= Satish Chandra Mittal =

Indian historian

Satish Chandra Mittal (born 1938), is a retired professor of modern Indian history, Kurukshetra University, Haryana, India, and national president of the All India Itihas Sankalan Yojana, a subsidiary of RSS, a Hindu-nationalist organisation. He has authored more than 36 books including Freedom Movement in Punjab (1905-1929), Sources of National Movement (1919-1920) and Haryana: A Historical Perspective (1761-1966). He was one of the six people who demanded a ban on Wendy Doniger’s book The Hindus: An Alternative History.

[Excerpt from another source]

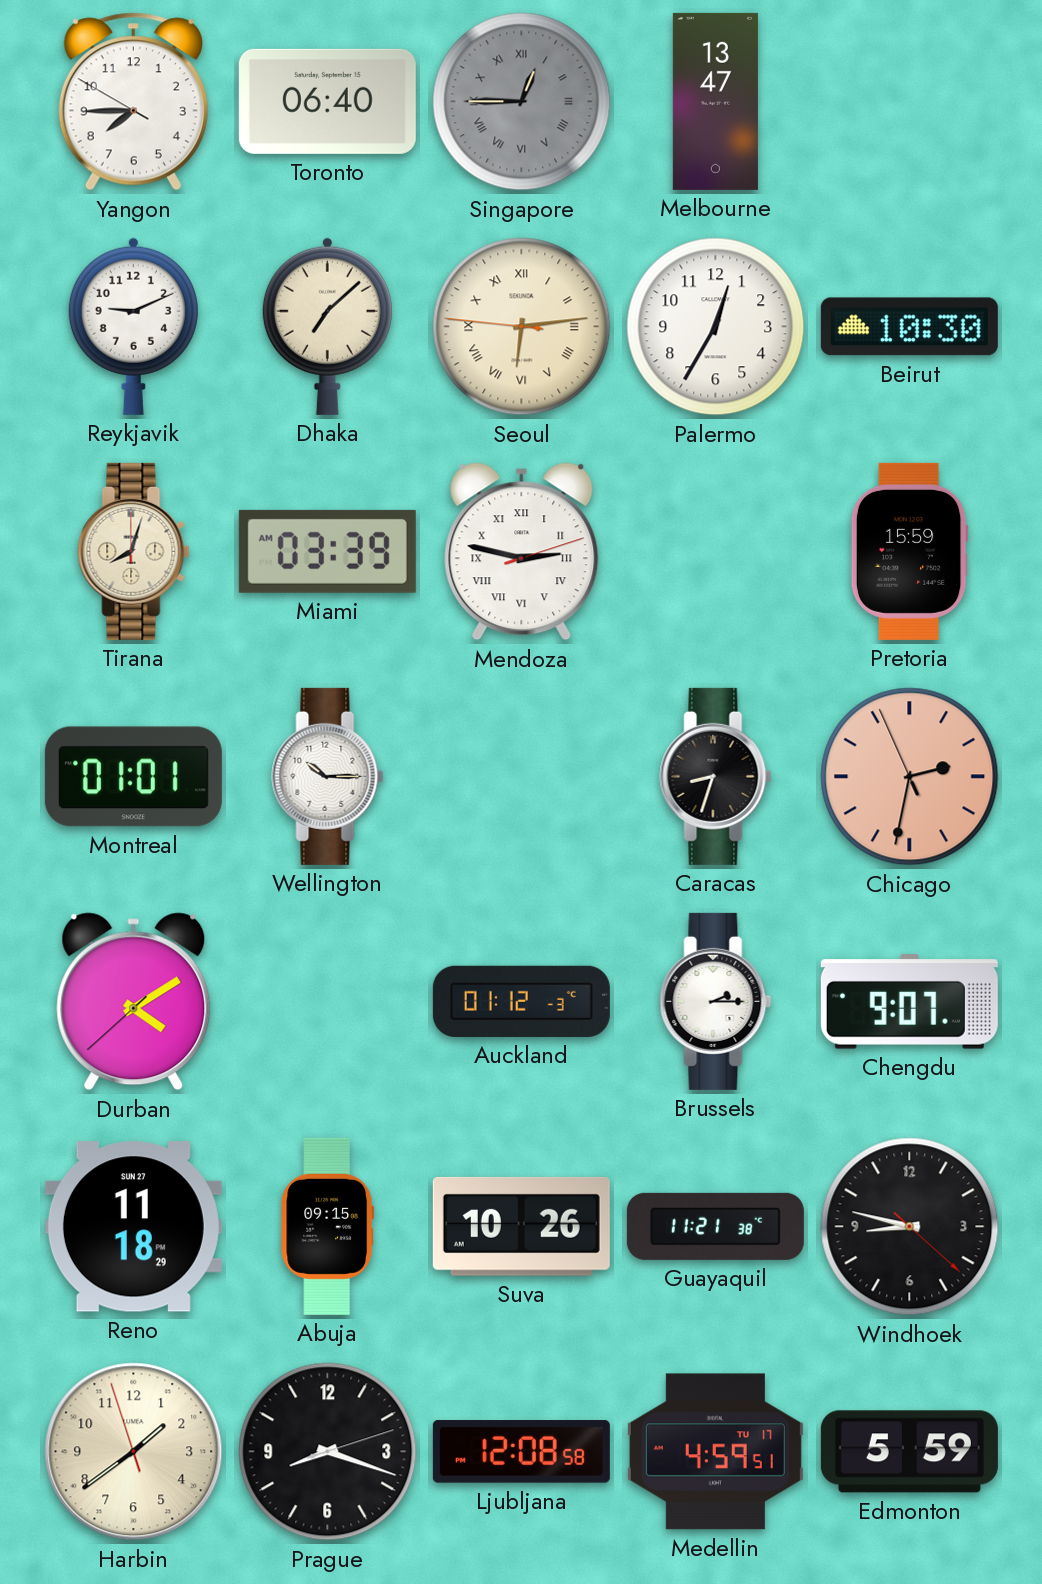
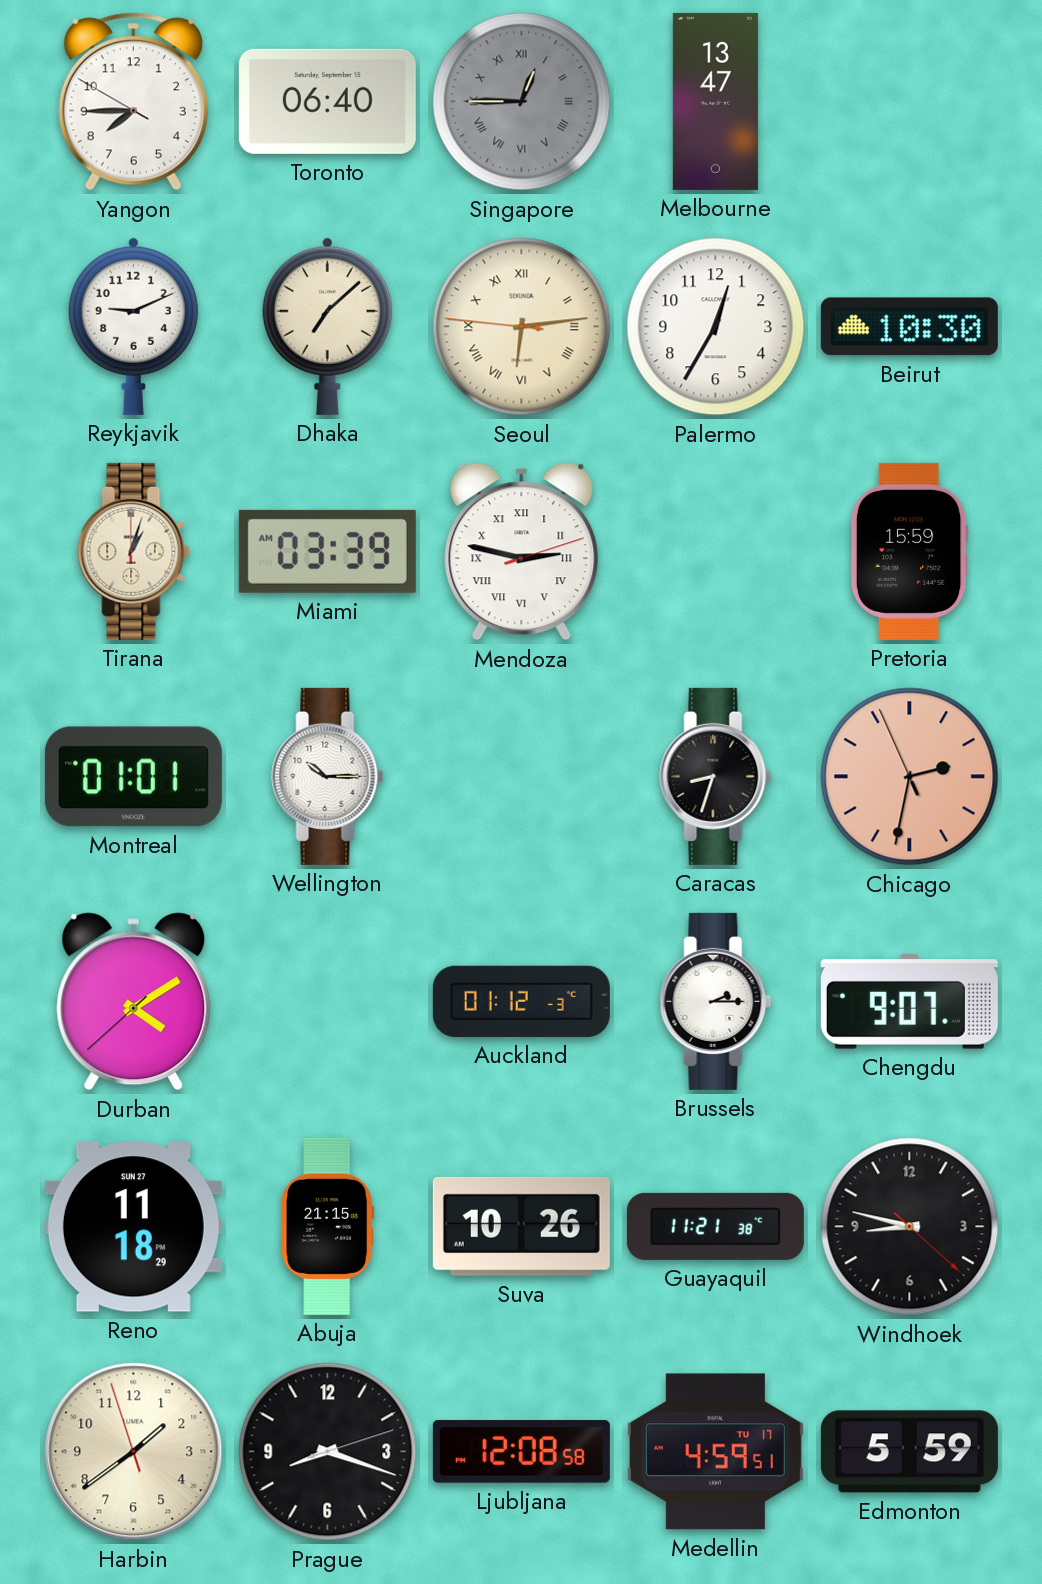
Tirana: 8:03 -> 1:03
Abuja: 09:15 -> 21:15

== Selected publications ==
===Books===
- Freedom Movement in Punjab, 1905-29. Concept Publishing, 1977.
- India distorted: A study of British historians on India. M.D. Publications, 1995. ISBN 9788175330795
- A selected annotated bibliography on freedom movement in India : Punjab and Haryana, 1858-1947. Aditya Prakashan, New Delhi, 1992. ISBN 9788185179797
- Haryana, a historical perspective. Atlantic Publishers & Distributors, New Delhi, 1986.
- Modern India : a textbook for class XII. National Council of Educational Research and Training, 2003. ISBN 9788174501295

===Papers===
- "The Political Influence on Punjab Census; A Case Study of The Role of The British in the Growth of Hindu-Sikh Tension", Proceedings of the Indian History Congress. Vol. 50, Golden Jubilee Session (1989), pp. 444–454.